Anak Angkat

Tidak Butuh Apa-apa Kecuali Kebebasan



Tidak Butuh Apa-apa Kecuali Kebebasan

0"Arthur, kamarnya—" Celine   menatapnya takjub dalam ruangan bernuansa putih nan elegan itu.     

"Indah, bukan?" potong Arthur.     

"I-iya," jawab Celine. Gadis itu merasa deg-degan.     

"Ayo masuk," Arthur menggandeng tangan Celine.     

"Tapi ...." Celine tampak ragu-ragu.     

"Ayolah, masuk sekarang," ajak Arthur. "Wah tanganmu dingin ya?" kata Arthur.     

Celine tersenyum tipis, agak malu. Dia memang sedang grogi.     

"Ayo masuk tidak perlu takut,"     

"Arthur, tapi aku—"     

"Sudahlah, aku ini kekasihmu. Aku pasti akan melindungimu," ucap Arthur.     

Berkat rayuan Arthur Celine pun akhirnya mau menuruti ajakkan Arthur.     

Kemudian Arthur menyuruh Celine duduk di atas ranjang. Dia juga tengah duduk di samping Celine.     

"Apa kau menyukai tempat ini?" tanya Arthur.     

Masih dengan wajah yang ragu-ragu Celine menganggukkan kepalanya. Dia sedikit menikmati ruangan ini. Benar-benar mirip ruangan yang digunakan untuk pengantin baru. Aroma mawar bercampur dengan lilin aroma terapi benar-benar membuatnya merasa tenang dan nyaman.     

Tapi dia juga merasa sangat takut.     

"Kenapa tidak menjawab? Aku tanya sekali lagi ya? Kau menyukai kamar ini atau tidak?"  tanya Arthur.     

"Iya, saya menyukainya ... tapi ...."     

"Tapi apa, Celine?"     

"Tapi kenapa kamu sampai harus menyewa kamar khusus untuk kita? Kita ini belum menikah? Lagi pula baru juga hari ini kita resmi berpacaran?" protes Celine.     

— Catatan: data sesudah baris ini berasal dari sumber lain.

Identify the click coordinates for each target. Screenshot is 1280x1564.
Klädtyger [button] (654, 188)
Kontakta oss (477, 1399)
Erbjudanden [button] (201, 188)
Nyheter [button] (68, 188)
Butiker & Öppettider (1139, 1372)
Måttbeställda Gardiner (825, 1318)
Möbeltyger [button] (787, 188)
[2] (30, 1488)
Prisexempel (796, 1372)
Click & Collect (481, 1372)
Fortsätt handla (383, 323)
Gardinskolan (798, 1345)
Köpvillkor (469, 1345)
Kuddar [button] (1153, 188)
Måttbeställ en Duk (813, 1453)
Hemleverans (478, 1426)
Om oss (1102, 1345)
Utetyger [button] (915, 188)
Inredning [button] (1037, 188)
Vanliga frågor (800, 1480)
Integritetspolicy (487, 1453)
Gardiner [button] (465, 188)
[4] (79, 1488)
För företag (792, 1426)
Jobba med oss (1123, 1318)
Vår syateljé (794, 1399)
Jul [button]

"Loh, memangnya kenapa? Aku ingin menghabiskan waktu berdua saja denganmu. Apa itu harus menunggu menikah?" jawab Arthur.     

"Tentu saja Arthur, kita harus menikah dulu, untuk berada dalam satu kamar seperti ini. Lagi pula kalau sekedar ingin berduaan, kita bisa melalukannya di tempat lain, 'kan? Kenapa harus di hotel?" pungkas Celine.     

"Kalau di hotel tidak ada yang mengganggu kita, Celine!" jawab Arthur singkat.     

"Iya, tapi aku takut kalau kamu akan—"     

"Akan berbuat tidak senonoh ya?" tebak Arthur.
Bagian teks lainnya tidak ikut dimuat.